As each banking disaster occurred, and taxpayers picked up the tab, the practice got worse.  S&L Crisis in the early 80s, the the 87 crash, the 97 crash, the dot com bust, 2008... not to mention the countless individual disasters.  In every instance, the banks get bailed out.  We are now at total saturation. When Boeing builds a jet, ExImBank creates ex nihilo credit for India to buy it, it costs nothing for India to be a customer of Boeing.  The USA taxpayer is on the hook for any default.  Boeing takes the profits.  When an unemployed 18 year old stops off at a gas station and pays for two corn dogs and a supersize drink with his EBT card, the ex nihilo credit is created at that moment.  Again, it it added to the taxpayers tab. What appears to be happening is this regime is over.  The beneficiaries of this boom can no longer get any benefit.

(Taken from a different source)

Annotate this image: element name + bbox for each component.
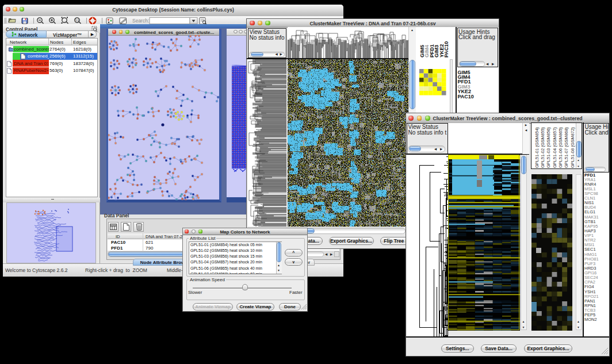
svg-text:1:1: 1:1	[75, 19, 79, 22]
svg-text:Search:: Search:	[132, 18, 149, 24]
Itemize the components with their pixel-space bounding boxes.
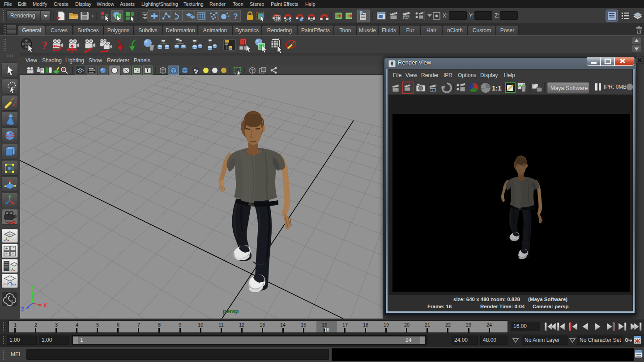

Airlines are dying for too many airplanes.  I flew Seattle Paris round trip at Christmas holidays, $650 (about $400 taxes, $250 to the airlines).  McDonalds can't find anymore victims.  Sorts Authority cannot find enough people who want more junk.  The dinosaurs are dying.

We all love a system that works for us, even if it doesn't.  What Busby Berkeley learned in the 1930s is you could make a lot of money showing unemployed people movies about rich people living it up (We're in the money!)  Hope is a theological virtue, but it can be hijacked by bankers, and affixed to nothing, giving false hopes.  It is cruel, but the victims are all willing accomplices.

By the way, tell me, what is the primary job of the United States Secret Service?  Do you know?

Here is some more reading, which only bolsters my argument.  These open as .pdfs, and here.  That last one, if viewed in terms of promotion of ex nihilo credit, is devastating to modern economics.  Out of the mouth of babes!

Entrepreneurs do not take risks.  The regime that was based on that is dying off.  What always was and will always be is customers.  You need customers, not finance.  Find customers, and you'll succeed.  And I teach how to find customers first.